The level of understanding banks and NBFIs have on sustainable financing increased recently, Khondkar Morshed Millat, general manager of the sustainable finance department of Bangladesh Bank, told The Daily Star yesterday.
"This is why their contributions towards products that support green financing has increased," he said.
According to a central bank report published last December, 59 scheduled banks and 33 NBFIs are currently involved in green financing or investment activities.
An increasing number of banks and NBFIs are going green by providing innovative products and services that cover the finances required to support economic activities that are not hazardous to the environment but instead conserve it, the central bank report read.
The IFC report indicates that the aforementioned Asian nations are resolute in their commitment to promote sustainable finance and development planning for the future.

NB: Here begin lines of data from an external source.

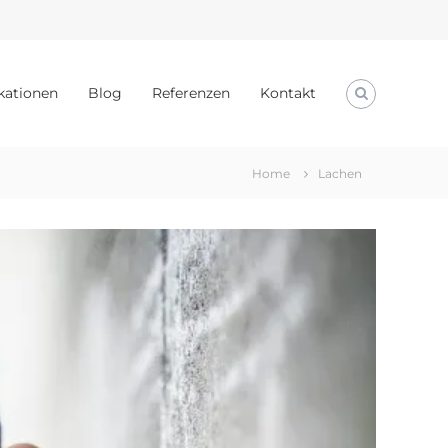
kationen
Blog
Referenzen
Kontakt
Home
Lachen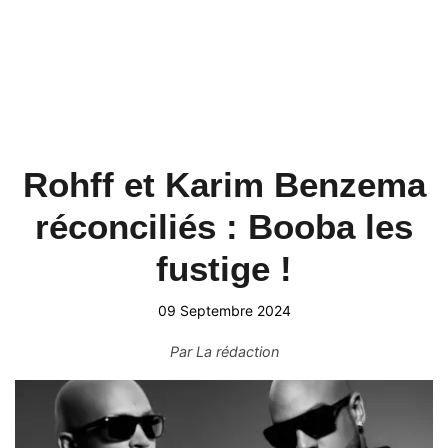
Rohff et Karim Benzema
réconciliés : Booba les
fustige !
09 Septembre 2024
Par
La rédaction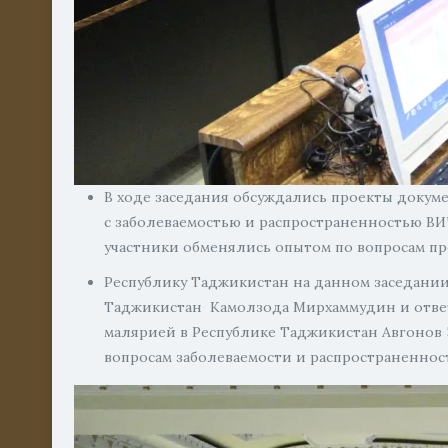
В ходе заседания обсуждались проекты доку
с заболеваемостью и распространенностью ВИЧ
участники обменялись опытом по вопросам пр
Республику Таджикистан на данном заседани
Таджикистан Камолзода Мирхаммудин и ответ
малярией в Республике Таджикистан Авгонов
вопросам заболеваемости и распространеннос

Established in 2012, the SBN is a voluntary community of financial sector regulatory agencies and banking associations from emerging markets that are committed to advancing sustainable finance.

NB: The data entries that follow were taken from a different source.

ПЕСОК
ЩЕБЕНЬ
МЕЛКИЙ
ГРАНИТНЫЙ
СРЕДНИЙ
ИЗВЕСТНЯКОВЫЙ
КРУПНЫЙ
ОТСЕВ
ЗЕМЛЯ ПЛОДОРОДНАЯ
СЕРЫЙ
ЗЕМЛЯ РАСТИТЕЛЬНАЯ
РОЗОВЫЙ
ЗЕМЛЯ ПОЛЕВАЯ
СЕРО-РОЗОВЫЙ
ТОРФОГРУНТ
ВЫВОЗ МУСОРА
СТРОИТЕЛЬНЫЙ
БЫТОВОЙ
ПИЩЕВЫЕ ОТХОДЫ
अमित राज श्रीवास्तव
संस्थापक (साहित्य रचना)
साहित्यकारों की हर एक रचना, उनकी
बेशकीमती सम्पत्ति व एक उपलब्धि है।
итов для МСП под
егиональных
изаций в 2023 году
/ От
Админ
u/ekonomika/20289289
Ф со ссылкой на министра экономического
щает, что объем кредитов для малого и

SBN, the first global network of its kind, focusses on ensuring sustainable finance at the market level. The association represents 39 countries and $43 trillion, or 86 per cent, of the total banking assets in emerging markets.
Compared to five years ago, Bangladesh has undergone positive changes in the way banks manage environmental and social risks, said Naidalaa Badrakh, CEO and a board member of the Mongolian Sustainable Finance Bankers Association and co-chair of the SBN IDA Task Force.
Other than green finance, the report showed that Bangladesh, Mongolia and Nepal are exploring new ways to expand sustainable finance to other areas, such as financing for small and medium sized enterprises and agriculture.
In the context of a circular economy, efficient resource management is key.
"Therefore, sustainable finance plays a large part in poverty reduction," said Asif Iqbal, joint director of the Sustainable Finance Department of Bangladesh Bank.
Dev Kumar Dhakal, executive director of the Nepal Rastra Bank, said the country should develop and implement sustainable finance related policies for a better and safer financial system.
"These policies should not be detrimental to development activities but should instead guide the initiatives taken," added the executive director of Rastra Bank, Nepal's central bank.
Last year, the IFC's issuance of green bonds in Asia-Pacific crossed the $1 billion mark as the corporation helped address environmental and social challenges in some of the world's most vulnerable and poorest countries.
Last month, Mongolia's Financial Regulatory Commission and the IFC signed an MoU to further develop the green finance market in Mongolia.
According to an IFC estimate, Bangladesh's climate-smart investment potential will be about $172 billion between 2018 and 2030, the World Bank Group member company said in a statement last October.
Investment under green financing will mainly be geared towards the construction of environmentally friendly housing and business infrastructure, transportation infrastructure, urban water management, agriculture, waste management and renewable energy to meet the nationally determined contribution (NDC) targets.
The IFC, in partnership with Bangladesh Bank, has outlined what steps need to be taken to promote the domestic green bond market as a way to mobilise funds for climate-related initiatives.
The central bank also increased the size of the refinancing scheme for environmentally friendly products, initiatives or projects from Tk 200 crore to Tk 400 crore, according to a circular from the central bank's Sustainable Finance Department in April this year.